→ Activity
Every record is to be printed exactly as written, and any picture in it is skipped.

Saved entries

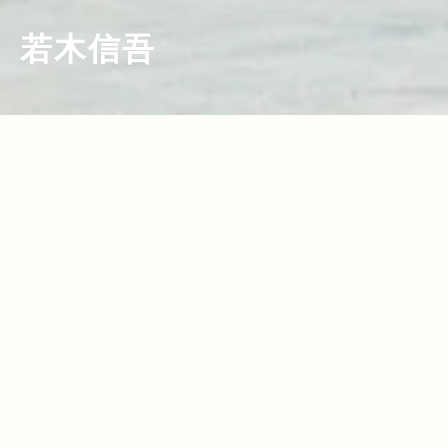
若木信吾
2017.06.25
2017.06.23
Read more>
Read more>
My Jeep®,My Life. ボクとJeep®の暮
最前線で活躍し続ける写真家・若木信吾
らしかた。写真家・若木信吾
さんが大切にしていること【ON AIR NO
TES】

→ Output for this exercise
若木信吾
2017.06.25
2017.06.23
Read more>
Read more>
My Jeep®,My Life. ボクとJeep®の暮
最前線で活躍し続ける写真家・若木信吾
らしかた。写真家・若木信吾
さんが大切にしていること【ON AIR NO
TES】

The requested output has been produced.